--- Source records Enclosed Below ---
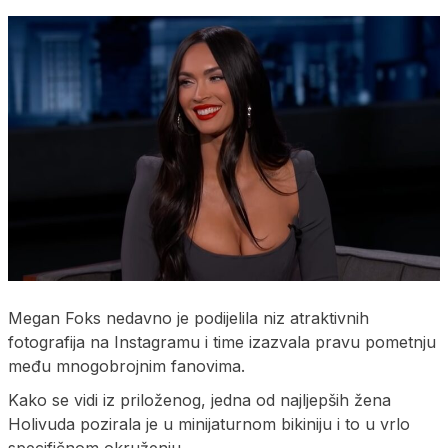
Megan Foks nedavno je podijelila niz atraktivnih
fotografija na Instagramu i time izazvala pravu pometnju
među mnogobrojnim fanovima.
Kako se vidi iz priloženog, jedna od najljepših žena
Holivuda pozirala je u minijaturnom bikiniju i to u vrlo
--- End of Enclosed Source records ---
__Assignment__: Pictures in the records must not appear in the copy; transcribe everything else precisely.

__Response to this task__:
Megan Foks nedavno je podijelila niz atraktivnih
fotografija na Instagramu i time izazvala pravu pometnju
među mnogobrojnim fanovima.
Kako se vidi iz priloženog, jedna od najljepših žena
Holivuda pozirala je u minijaturnom bikiniju i to u vrlo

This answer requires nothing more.